■ RECORDS SHOWN:
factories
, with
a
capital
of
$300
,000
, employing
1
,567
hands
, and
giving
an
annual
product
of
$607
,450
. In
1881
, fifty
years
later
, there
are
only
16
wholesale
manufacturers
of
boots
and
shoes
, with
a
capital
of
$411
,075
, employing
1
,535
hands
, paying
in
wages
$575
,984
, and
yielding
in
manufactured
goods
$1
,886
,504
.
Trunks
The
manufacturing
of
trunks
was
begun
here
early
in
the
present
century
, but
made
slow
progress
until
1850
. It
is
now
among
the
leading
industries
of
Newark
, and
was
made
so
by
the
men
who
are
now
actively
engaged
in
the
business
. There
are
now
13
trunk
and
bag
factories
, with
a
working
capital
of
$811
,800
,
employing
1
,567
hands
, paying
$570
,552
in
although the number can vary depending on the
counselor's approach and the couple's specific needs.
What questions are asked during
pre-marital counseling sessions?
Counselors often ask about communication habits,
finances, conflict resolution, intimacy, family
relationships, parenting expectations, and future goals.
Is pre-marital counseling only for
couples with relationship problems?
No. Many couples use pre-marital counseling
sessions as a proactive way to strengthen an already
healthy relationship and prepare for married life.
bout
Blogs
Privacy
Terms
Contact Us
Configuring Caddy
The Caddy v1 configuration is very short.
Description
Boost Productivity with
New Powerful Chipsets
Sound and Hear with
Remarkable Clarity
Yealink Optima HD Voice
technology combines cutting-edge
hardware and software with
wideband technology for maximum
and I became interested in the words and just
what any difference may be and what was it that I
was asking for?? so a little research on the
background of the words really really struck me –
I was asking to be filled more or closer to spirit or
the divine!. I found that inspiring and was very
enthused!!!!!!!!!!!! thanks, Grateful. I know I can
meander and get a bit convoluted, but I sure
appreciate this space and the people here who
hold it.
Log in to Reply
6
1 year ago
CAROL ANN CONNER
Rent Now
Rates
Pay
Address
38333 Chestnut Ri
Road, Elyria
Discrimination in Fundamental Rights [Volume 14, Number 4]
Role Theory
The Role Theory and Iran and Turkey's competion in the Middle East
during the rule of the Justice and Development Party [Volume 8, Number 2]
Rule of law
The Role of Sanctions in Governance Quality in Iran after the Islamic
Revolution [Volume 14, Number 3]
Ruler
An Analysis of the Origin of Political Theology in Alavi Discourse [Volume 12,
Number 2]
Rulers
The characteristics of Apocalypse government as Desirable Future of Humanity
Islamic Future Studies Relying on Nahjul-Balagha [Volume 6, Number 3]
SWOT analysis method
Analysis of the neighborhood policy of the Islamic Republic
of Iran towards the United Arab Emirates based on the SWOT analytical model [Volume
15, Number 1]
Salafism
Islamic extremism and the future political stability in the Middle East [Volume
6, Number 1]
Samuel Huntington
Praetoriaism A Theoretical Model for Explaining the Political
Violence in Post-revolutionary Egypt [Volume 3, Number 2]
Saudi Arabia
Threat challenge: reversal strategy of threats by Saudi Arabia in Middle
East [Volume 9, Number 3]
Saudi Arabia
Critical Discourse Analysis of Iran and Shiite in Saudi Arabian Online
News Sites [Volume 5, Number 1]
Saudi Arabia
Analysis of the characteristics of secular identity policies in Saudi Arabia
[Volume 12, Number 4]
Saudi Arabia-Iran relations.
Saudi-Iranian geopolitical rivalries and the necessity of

■ AIM OF THE EXERCISE:
Copy out each entry above with no deviation.

■ EXERCISE SOLUTION:
factories
, with
a
capital
of
$300
,000
, employing
1
,567
hands
, and
giving
an
annual
product
of
$607
,450
. In
1881
, fifty
years
later
, there
are
only
16
wholesale
manufacturers
of
boots
and
shoes
, with
a
capital
of
$411
,075
, employing
1
,535
hands
, paying
in
wages
$575
,984
, and
yielding
in
manufactured
goods
$1
,886
,504
.
Trunks
The
manufacturing
of
trunks
was
begun
here
early
in
the
present
century
, but
made
slow
progress
until
1850
. It
is
now
among
the
leading
industries
of
Newark
, and
was
made
so
by
the
men
who
are
now
actively
engaged
in
the
business
. There
are
now
13
trunk
and
bag
factories
, with
a
working
capital
of
$811
,800
,
employing
1
,567
hands
, paying
$570
,552
in
although the number can vary depending on the
counselor's approach and the couple's specific needs.
What questions are asked during
pre-marital counseling sessions?
Counselors often ask about communication habits,
finances, conflict resolution, intimacy, family
relationships, parenting expectations, and future goals.
Is pre-marital counseling only for
couples with relationship problems?
No. Many couples use pre-marital counseling
sessions as a proactive way to strengthen an already
healthy relationship and prepare for married life.
bout
Blogs
Privacy
Terms
Contact Us
Configuring Caddy
The Caddy v1 configuration is very short.
Description
Boost Productivity with
New Powerful Chipsets
Sound and Hear with
Remarkable Clarity
Yealink Optima HD Voice
technology combines cutting-edge
hardware and software with
wideband technology for maximum
and I became interested in the words and just
what any difference may be and what was it that I
was asking for?? so a little research on the
background of the words really really struck me –
I was asking to be filled more or closer to spirit or
the divine!. I found that inspiring and was very
enthused!!!!!!!!!!!! thanks, Grateful. I know I can
meander and get a bit convoluted, but I sure
appreciate this space and the people here who
hold it.
Log in to Reply
6
1 year ago
CAROL ANN CONNER
Rent Now
Rates
Pay
Address
38333 Chestnut Ri
Road, Elyria
Discrimination in Fundamental Rights [Volume 14, Number 4]
Role Theory
The Role Theory and Iran and Turkey's competion in the Middle East
during the rule of the Justice and Development Party [Volume 8, Number 2]
Rule of law
The Role of Sanctions in Governance Quality in Iran after the Islamic
Revolution [Volume 14, Number 3]
Ruler
An Analysis of the Origin of Political Theology in Alavi Discourse [Volume 12,
Number 2]
Rulers
The characteristics of Apocalypse government as Desirable Future of Humanity
Islamic Future Studies Relying on Nahjul-Balagha [Volume 6, Number 3]
SWOT analysis method
Analysis of the neighborhood policy of the Islamic Republic
of Iran towards the United Arab Emirates based on the SWOT analytical model [Volume
15, Number 1]
Salafism
Islamic extremism and the future political stability in the Middle East [Volume
6, Number 1]
Samuel Huntington
Praetoriaism A Theoretical Model for Explaining the Political
Violence in Post-revolutionary Egypt [Volume 3, Number 2]
Saudi Arabia
Threat challenge: reversal strategy of threats by Saudi Arabia in Middle
East [Volume 9, Number 3]
Saudi Arabia
Critical Discourse Analysis of Iran and Shiite in Saudi Arabian Online
News Sites [Volume 5, Number 1]
Saudi Arabia
Analysis of the characteristics of secular identity policies in Saudi Arabia
[Volume 12, Number 4]
Saudi Arabia-Iran relations.
Saudi-Iranian geopolitical rivalries and the necessity of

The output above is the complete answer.